Within the last few years I developed an affection for the actress Alice Eve, mainly around the time She’s Out Of My League came out in theaters. In catching up with her filmography, I came across the film Starter for 10, a small throw-away British film starring Eve, James McAvoy, and the future Mrs. The Town, Rebecca Hall. But despite the stellar cast, there was one actor that stuck out brilliantly; Dominic Cooper. Starter for 10 was nothing short of a disaster so I moved on.

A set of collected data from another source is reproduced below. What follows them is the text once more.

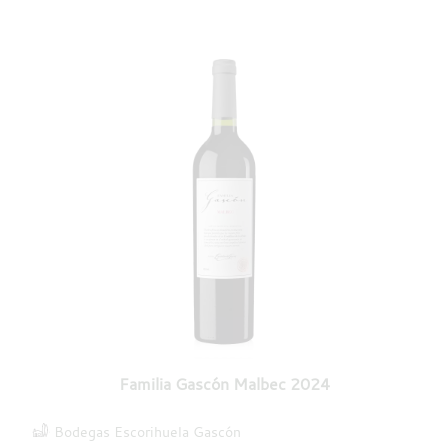
Familia Gascón Malbec 2024
Bodegas Escorihuela Gascón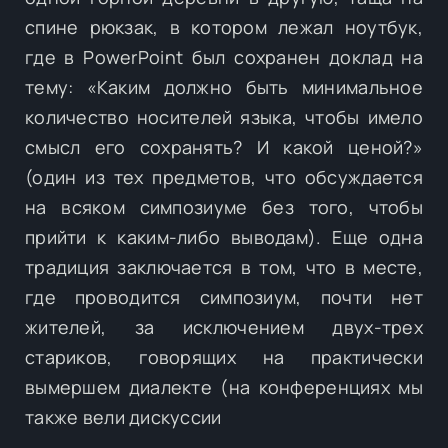
спине рюкзак, в котором лежал ноутбук,
где в PowerPoint был сохранен доклад на
тему: «Каким должно быть минимальное
количество носителей языка, чтобы имело
смысл его сохранять? И какой ценой?»
(один из тех предметов, что обсуждается
на всяком симпозиуме без того, чтобы
прийти к каким-либо выводам). Еще одна
традиция заключается в том, что в месте,
где проводится симпозиум, почти нет
жителей, за исключением двух-трех
стариков, говорящих на практически
вымершем диалекте (на конференциях мы
также вели дискуссии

When the 2009-2010 Oscar season rolled around I caught An Education and there again, in another minor role, this time beside Carey Mulligan and Peter Sarsgaard, Dominic Cooper blew me away. From then on, I’ve been sold, so when Cooper started taking bigger roles, I took notice. In Captain America: The First Avenger, Cooper plays Tony Stark’s father, which is Cooper’s first big step into the American world of blockbusters. But before taking that step, he starred in a film where he not only played the main character, but played two main characters.

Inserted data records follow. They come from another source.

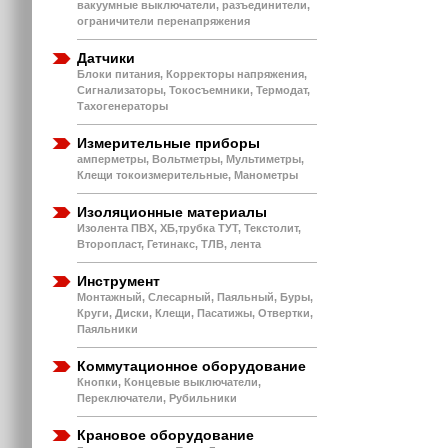
вакуумные выключатели, разъединители,
ограничители перенапряжения
Датчики
Блоки питания, Корректоры напряжения,
Сигнализаторы, Токосъемники, Термодат,
Тахогенераторы
Измерительные приборы
амперметры, Вольтметры, Мультиметры,
Клещи токоизмерительные, Манометры
Изоляционные материалы
Изолента ПВХ, ХБ,трубка ТУТ, Текстолит,
Второпласт, Гетинакс, ТЛВ, лента
Инструмент
Монтажный, Слесарный, Паяльный, Буры,
Круги, Диски, Клещи, Пасатижы, Отвертки,
Паяльники
Коммутационное оборудование
Кнопки, Концевые выключатели,
Переключатели, Рубильники
Крановое оборудование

The Devil’s Double, which is based on the true-to-life person, Uday Hussein, Cooper plays both him and the man who is hired to be his double. The trick to this performance is that the two characters are sheer opposites. Hussein is a mad-man, determined to get anything and everything he wants, whether it be drugs, wars, or sex. His double, Latif Yahia, is introverted and steady-handed, suave and in control, even when it is apparent that he is not. Cooper commands both roles to the point where you question whether he is actually two different actors.

Aside from Cooper’s performance, the film comes off fairly original, though at second glance can be compared to thrillers like Scarface, Swordfish, and The Bourne Identity. However, for Cooper to be able to commandeer a film such as this so successfully is a perfect launching point for his career. With a story that is so unbearably disturbing and a rather sturdy set of supporting actors, The Devil’s Double is definitely one of the most underrated films of the year.